Stored records:
····················
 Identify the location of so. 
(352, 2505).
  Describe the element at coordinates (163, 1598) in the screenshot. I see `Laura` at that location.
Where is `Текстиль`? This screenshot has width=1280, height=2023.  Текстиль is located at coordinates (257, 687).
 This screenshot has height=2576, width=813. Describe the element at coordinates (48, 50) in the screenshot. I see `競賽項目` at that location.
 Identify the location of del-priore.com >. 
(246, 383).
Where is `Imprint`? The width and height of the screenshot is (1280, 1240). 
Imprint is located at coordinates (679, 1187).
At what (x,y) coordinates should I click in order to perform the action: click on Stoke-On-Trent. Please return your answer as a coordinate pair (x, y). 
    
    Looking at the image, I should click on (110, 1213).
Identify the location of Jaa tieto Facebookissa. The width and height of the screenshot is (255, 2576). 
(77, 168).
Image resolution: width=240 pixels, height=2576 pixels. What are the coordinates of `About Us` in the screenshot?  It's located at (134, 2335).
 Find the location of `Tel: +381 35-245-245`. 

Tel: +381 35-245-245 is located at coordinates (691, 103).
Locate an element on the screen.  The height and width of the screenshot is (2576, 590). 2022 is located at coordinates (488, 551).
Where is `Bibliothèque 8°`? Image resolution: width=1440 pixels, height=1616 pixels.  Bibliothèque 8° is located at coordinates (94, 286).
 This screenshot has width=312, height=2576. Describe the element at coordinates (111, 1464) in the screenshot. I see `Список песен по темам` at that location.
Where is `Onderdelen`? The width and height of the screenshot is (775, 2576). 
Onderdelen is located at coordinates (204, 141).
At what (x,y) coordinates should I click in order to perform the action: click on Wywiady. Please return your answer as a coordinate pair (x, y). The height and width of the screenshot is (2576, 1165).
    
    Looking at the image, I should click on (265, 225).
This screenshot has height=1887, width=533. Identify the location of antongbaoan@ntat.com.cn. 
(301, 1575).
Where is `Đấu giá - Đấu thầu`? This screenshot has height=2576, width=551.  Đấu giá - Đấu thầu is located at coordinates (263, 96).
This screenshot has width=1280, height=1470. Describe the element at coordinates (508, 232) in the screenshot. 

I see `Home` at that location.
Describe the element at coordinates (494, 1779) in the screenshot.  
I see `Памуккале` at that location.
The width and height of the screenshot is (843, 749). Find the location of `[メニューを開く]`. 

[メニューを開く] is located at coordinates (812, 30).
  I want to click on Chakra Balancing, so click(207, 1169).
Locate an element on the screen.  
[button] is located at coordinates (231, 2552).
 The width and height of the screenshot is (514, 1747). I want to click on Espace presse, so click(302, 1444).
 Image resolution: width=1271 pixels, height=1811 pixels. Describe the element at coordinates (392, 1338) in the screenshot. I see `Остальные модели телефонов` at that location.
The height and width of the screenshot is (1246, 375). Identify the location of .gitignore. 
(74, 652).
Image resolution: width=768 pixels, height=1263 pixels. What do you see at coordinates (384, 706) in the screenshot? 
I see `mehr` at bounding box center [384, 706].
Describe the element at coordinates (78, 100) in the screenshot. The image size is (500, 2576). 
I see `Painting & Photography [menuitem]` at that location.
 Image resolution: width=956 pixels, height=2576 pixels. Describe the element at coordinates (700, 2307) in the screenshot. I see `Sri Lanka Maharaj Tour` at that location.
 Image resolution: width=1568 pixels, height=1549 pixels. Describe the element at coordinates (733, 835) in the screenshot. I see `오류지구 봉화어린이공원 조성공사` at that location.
····················
Print every line of the records above without a single difference.

RESPONSE TO THE EXERCISE:
 Identify the location of so. 
(352, 2505).
  Describe the element at coordinates (163, 1598) in the screenshot. I see `Laura` at that location.
Where is `Текстиль`? This screenshot has width=1280, height=2023.  Текстиль is located at coordinates (257, 687).
 This screenshot has height=2576, width=813. Describe the element at coordinates (48, 50) in the screenshot. I see `競賽項目` at that location.
 Identify the location of del-priore.com >. 
(246, 383).
Where is `Imprint`? The width and height of the screenshot is (1280, 1240). 
Imprint is located at coordinates (679, 1187).
At what (x,y) coordinates should I click in order to perform the action: click on Stoke-On-Trent. Please return your answer as a coordinate pair (x, y). 
    
    Looking at the image, I should click on (110, 1213).
Identify the location of Jaa tieto Facebookissa. The width and height of the screenshot is (255, 2576). 
(77, 168).
Image resolution: width=240 pixels, height=2576 pixels. What are the coordinates of `About Us` in the screenshot?  It's located at (134, 2335).
 Find the location of `Tel: +381 35-245-245`. 

Tel: +381 35-245-245 is located at coordinates (691, 103).
Locate an element on the screen.  The height and width of the screenshot is (2576, 590). 2022 is located at coordinates (488, 551).
Where is `Bibliothèque 8°`? Image resolution: width=1440 pixels, height=1616 pixels.  Bibliothèque 8° is located at coordinates (94, 286).
 This screenshot has width=312, height=2576. Describe the element at coordinates (111, 1464) in the screenshot. I see `Список песен по темам` at that location.
Where is `Onderdelen`? The width and height of the screenshot is (775, 2576). 
Onderdelen is located at coordinates (204, 141).
At what (x,y) coordinates should I click in order to perform the action: click on Wywiady. Please return your answer as a coordinate pair (x, y). The height and width of the screenshot is (2576, 1165).
    
    Looking at the image, I should click on (265, 225).
This screenshot has height=1887, width=533. Identify the location of antongbaoan@ntat.com.cn. 
(301, 1575).
Where is `Đấu giá - Đấu thầu`? This screenshot has height=2576, width=551.  Đấu giá - Đấu thầu is located at coordinates (263, 96).
This screenshot has width=1280, height=1470. Describe the element at coordinates (508, 232) in the screenshot. 

I see `Home` at that location.
Describe the element at coordinates (494, 1779) in the screenshot.  
I see `Памуккале` at that location.
The width and height of the screenshot is (843, 749). Find the location of `[メニューを開く]`. 

[メニューを開く] is located at coordinates (812, 30).
  I want to click on Chakra Balancing, so click(207, 1169).
Locate an element on the screen.  
[button] is located at coordinates (231, 2552).
 The width and height of the screenshot is (514, 1747). I want to click on Espace presse, so click(302, 1444).
 Image resolution: width=1271 pixels, height=1811 pixels. Describe the element at coordinates (392, 1338) in the screenshot. I see `Остальные модели телефонов` at that location.
The height and width of the screenshot is (1246, 375). Identify the location of .gitignore. 
(74, 652).
Image resolution: width=768 pixels, height=1263 pixels. What do you see at coordinates (384, 706) in the screenshot? 
I see `mehr` at bounding box center [384, 706].
Describe the element at coordinates (78, 100) in the screenshot. The image size is (500, 2576). 
I see `Painting & Photography [menuitem]` at that location.
 Image resolution: width=956 pixels, height=2576 pixels. Describe the element at coordinates (700, 2307) in the screenshot. I see `Sri Lanka Maharaj Tour` at that location.
 Image resolution: width=1568 pixels, height=1549 pixels. Describe the element at coordinates (733, 835) in the screenshot. I see `오류지구 봉화어린이공원 조성공사` at that location.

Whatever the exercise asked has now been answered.